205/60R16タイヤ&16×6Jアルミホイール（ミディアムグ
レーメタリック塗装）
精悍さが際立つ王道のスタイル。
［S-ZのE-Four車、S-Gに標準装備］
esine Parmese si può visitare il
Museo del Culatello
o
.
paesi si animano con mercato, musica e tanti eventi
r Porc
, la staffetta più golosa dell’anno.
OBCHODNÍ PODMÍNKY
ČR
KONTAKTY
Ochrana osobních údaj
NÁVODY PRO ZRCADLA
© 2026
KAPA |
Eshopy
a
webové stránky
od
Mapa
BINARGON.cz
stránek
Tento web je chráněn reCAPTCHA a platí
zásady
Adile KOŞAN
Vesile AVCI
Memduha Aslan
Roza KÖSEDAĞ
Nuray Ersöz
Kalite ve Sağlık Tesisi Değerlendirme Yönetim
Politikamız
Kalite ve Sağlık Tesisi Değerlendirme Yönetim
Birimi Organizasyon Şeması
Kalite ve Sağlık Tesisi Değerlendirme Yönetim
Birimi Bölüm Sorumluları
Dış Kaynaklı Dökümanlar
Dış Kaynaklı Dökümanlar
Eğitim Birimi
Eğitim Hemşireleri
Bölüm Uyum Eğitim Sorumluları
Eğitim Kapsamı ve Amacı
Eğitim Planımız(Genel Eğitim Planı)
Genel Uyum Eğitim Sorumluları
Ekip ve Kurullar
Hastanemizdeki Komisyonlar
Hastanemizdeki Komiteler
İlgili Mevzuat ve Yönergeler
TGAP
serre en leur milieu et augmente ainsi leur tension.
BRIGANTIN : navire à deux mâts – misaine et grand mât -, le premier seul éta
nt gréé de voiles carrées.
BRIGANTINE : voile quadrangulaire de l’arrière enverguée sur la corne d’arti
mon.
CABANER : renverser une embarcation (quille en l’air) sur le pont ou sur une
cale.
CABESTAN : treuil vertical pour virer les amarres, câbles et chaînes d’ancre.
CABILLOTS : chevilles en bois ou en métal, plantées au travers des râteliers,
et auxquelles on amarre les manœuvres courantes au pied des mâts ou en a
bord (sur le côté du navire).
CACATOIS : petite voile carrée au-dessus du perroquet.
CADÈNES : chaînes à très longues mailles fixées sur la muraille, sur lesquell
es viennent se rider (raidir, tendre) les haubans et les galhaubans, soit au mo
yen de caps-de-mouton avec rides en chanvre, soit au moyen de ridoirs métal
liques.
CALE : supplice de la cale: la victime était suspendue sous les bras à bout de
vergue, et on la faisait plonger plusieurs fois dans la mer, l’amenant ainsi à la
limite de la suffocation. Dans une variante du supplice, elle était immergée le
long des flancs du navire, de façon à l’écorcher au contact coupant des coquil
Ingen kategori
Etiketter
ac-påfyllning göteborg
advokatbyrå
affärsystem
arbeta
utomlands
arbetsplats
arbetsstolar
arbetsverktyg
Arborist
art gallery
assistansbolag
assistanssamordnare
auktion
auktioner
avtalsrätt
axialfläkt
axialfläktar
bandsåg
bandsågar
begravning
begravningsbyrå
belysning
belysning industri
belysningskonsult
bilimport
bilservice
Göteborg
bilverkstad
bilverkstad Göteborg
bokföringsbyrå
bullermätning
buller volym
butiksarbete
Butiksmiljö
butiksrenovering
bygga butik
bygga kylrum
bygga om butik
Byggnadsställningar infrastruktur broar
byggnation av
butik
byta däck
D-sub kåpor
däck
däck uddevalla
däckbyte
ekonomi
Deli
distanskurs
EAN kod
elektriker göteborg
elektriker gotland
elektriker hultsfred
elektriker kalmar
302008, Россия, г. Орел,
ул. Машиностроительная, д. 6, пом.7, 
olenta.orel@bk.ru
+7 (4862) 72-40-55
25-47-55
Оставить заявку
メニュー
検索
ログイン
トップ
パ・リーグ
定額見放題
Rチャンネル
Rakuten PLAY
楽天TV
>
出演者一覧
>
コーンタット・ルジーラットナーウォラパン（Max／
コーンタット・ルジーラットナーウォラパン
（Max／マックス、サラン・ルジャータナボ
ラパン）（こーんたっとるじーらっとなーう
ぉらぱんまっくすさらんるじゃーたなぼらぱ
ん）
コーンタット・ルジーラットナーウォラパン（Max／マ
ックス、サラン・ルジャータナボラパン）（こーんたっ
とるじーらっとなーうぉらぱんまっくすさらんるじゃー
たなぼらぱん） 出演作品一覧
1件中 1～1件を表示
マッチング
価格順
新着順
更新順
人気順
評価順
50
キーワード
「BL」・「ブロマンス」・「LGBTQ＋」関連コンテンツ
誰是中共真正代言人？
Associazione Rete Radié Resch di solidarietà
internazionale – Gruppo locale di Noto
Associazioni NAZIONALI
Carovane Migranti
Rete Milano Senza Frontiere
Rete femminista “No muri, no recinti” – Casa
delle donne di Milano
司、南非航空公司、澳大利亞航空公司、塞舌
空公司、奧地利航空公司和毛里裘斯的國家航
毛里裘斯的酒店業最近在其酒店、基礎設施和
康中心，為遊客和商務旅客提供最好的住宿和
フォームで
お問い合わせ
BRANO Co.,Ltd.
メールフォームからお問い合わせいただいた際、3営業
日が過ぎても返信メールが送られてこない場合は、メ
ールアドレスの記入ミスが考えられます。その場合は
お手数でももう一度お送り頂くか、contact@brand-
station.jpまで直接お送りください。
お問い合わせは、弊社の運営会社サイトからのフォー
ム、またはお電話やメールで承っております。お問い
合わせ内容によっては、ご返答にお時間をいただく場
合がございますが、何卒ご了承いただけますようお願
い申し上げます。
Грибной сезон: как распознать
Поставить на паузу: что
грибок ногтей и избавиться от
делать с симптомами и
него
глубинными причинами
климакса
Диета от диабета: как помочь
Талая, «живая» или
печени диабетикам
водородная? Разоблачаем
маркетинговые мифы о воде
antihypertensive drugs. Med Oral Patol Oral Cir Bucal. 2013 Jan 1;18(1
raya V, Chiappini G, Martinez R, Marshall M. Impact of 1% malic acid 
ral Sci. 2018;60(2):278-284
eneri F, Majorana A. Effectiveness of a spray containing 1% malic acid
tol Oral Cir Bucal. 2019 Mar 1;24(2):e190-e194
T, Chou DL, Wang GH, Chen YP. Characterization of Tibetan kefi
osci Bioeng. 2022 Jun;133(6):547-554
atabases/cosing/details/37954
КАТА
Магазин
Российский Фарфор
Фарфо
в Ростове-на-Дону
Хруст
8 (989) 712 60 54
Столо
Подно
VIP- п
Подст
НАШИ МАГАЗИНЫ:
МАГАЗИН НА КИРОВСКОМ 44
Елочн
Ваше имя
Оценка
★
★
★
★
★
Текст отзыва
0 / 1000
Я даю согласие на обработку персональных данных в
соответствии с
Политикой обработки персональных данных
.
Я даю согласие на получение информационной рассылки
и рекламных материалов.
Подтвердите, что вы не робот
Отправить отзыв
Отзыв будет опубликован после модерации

##############################

PROBLEM REQUIREMENTS
The response must give every line from the material above that holds the string "acid".

EXERCISE OUTPUT
raya V, Chiappini G, Martinez R, Marshall M. Impact of 1% malic acid 
eneri F, Majorana A. Effectiveness of a spray containing 1% malic acid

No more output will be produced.